Beaverson outlined four distinct focus areas for achieving these goals.

1. Cut Costs with Virtualization and Other Cost-Effective Strategies

First, think virtualization. “The focus here is to conserve cash,” Beaverson said. There are a variety of ways to achieve this, including:

  • Virtualizing IT environments
  • Extending hardware lifecycles
  • Renegotiating services contracts
  • Reviewing and updating cloud usage

However, Beaverson warned against slashing costs for a short-term benefit that could have a long-term impact. “Weigh the risk. You don’t want to reduce service levels to an unacceptable point,” he said.

2. Leverage Process Work and Automation to Optimize Operations

There are two main approaches, said Beaverson: process improvement and automation. This is an opportunity to collaborate outside of IT and pull people in from other areas of campus who may have more experience implementing process improvements.

Automation, on the other hand, “falls squarely within IT, and there’s many ways to automate,” such as the ServiceNow platform, Beaverson said. For example, human resources workflows (like onboarding employees) could work well with automation.

MORE FROM EDTECH: Colleges leverage digital transformation for student success.

3. Take a Big-Picture Approach to Rationalize Portfolios

What’s particularly important in looking at portfolios, Beaverson said, is gaining an understanding of the true savings.

“We encourage customers to do a rapid assessment to understand what the opportunity is,” he said. “You may be able to reduce your application portfolio, but if you have already paid for the licenses … you may just have minimal costs saved. You may decide the investment to get to that smaller savings is not worth it.”

4. Innovate, Transform and Grow in Key Campus Areas

Strategies in this area are all about providing additional value within 18 months or so. Given the pandemic, some of this may have already occurred on your campus through initiatives around remote learning. However, there might be other types of digital transformation initiatives that make sensible investments.
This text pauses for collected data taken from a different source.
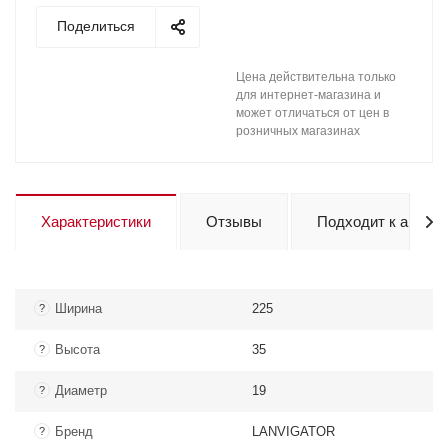
Поделиться
Цена действительна только
для интернет-магазина и
может отличаться от цен в
розничных магазинах
Характеристики
Отзывы
Подходит к авто
Ширина
225
?
Высота
35
?
Диаметр
19
?
Бренд
LANVIGATOR
?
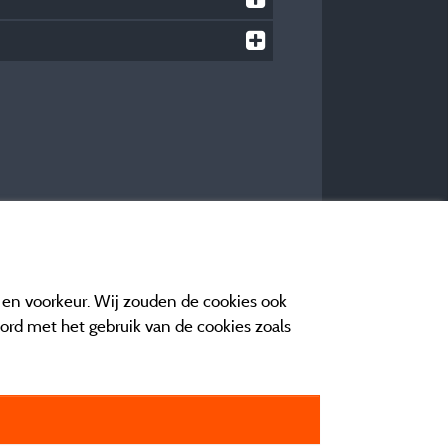
e en voorkeur. Wij zouden de cookies ook
oord met het gebruik van de cookies zoals
n contact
Don’t forget to also consider customer-facing touchpoints, such as your learning management systems, content development and collaboration capabilities, particularly given the current pandemic-related circumstances under which most colleges are operating. “If you have not refreshed your strategy and addressed all three of these, we’d certainly encourage you to do so,” Beaverson said.

It’s important to note that while 2020 has turned scenario-planning on its head, it’s not a reason to throw that important tool out the window. Beaverson pointed to two probable scenarios that colleges can realistically consider now: one that brings students back to campus in large numbers and one that requires remote learning well into the future.

“If we can develop these types of scenarios given certain probable outcomes and futures,” Beaverson said, “we’re in a much better position to understand where we invest, how we invest, how we scale up and how we scale down.”